My experience is along the lines of several statements people here already mentioned. More details below.
For me it was a positive experience. No problems. Done quickly. .... The worst thing was grogieness from the sedatives.
I also had "awake sedation". Could talk to the cardiologist performing the procedure and tell her about my sensations (felt a minor pressure). But standing up afterwards was not quite easy. They did have an appropriate protocol for the patients: a guided walking, a requirement for somebody else to drive you home, etc.
This is a very routine prodecure. It should be no cause for worry.

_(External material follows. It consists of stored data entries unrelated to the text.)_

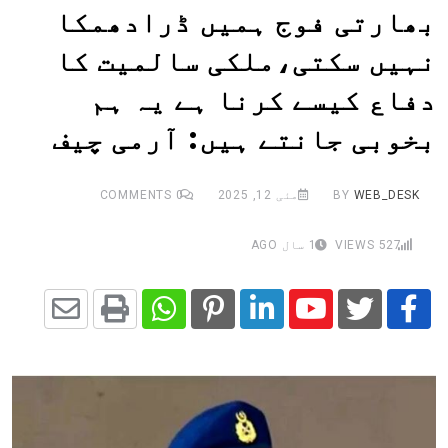
بھارتی فوج ہمیں ڈرادھمکا
نہیں سکتی،ملکی سالمیت کا
دفاع کیسے کرنا ہے یہ ہم
بخوبی جانتے ہیں: آرمی چیف
WEB_DESK
BY
مئی 12, 2025
0
COMMENTS
527
VIEWS
1 سال AGO
Share
Whatsapp
Print
Pinterest
LinkedIn
Youtube
via
Email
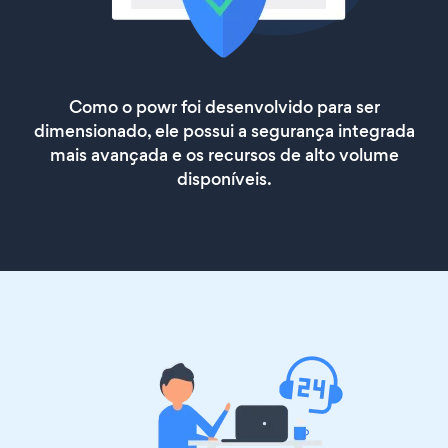
Como o powr foi desenvolvido para ser
dimensionado, ele possui a segurança integrada
mais avançada e os recursos de alto volume
disponíveis.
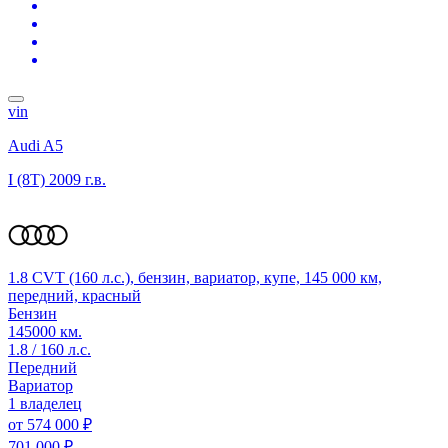
vin
Audi A5
I (8T)
2009 г.в.
1.8 CVT (160 л.с.), бензин, вариатор, купе, 145 000 км,
передний, красный
Бензин
145000 км.
1.8 / 160 л.с.
Передний
Вариатор
1 владелец
от
574 000 ₽
701 000 ₽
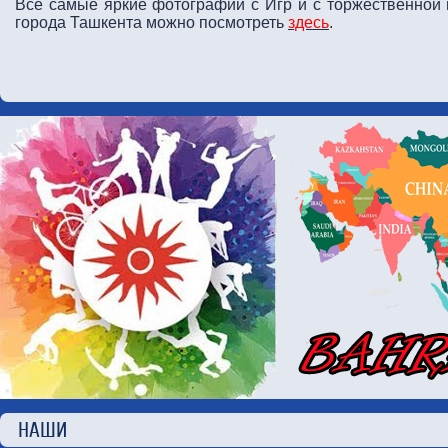
Все самые яркие фотографии с Игр и с торжественной 
города Ташкента можно посмотреть
здесь
.
НАШИ П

You will be awake, but they will give you a sedative so that you will be nice and relaxed.
Indeed, the procedure seems to be a simpler version of stenting, with same tools (but no actual stents). And the stenting is VERY popular (like 600,000 procedures in the US, if I recall correctly, more than the number of heart surgeries even).
They put me into the category of “no cardiovascular disease” and nothing else had to be addressed in the upcoming AVR. That said, “no cardiovascular disease” doesn’t mean that there is no clogging. It just means that the amount of clogging was “nothing” to them. I believe that I had 10% clogging in one of the arteries and 20% in two other arteries. To them, that was great news.
I find such information to be
very important. The "minor" (small-area) clogging is not worth the increased risk for adding the bypass to the valve surgery. But it's good information to know, since then one can treat it with statins. So that your chances of a heart attack decades later are reduced. Unfortunately, it seems that you can only get the information about these small cloggings with the angiography methods, which are not commonly done. Since you are getting it done, you'd be ahead, in some sense.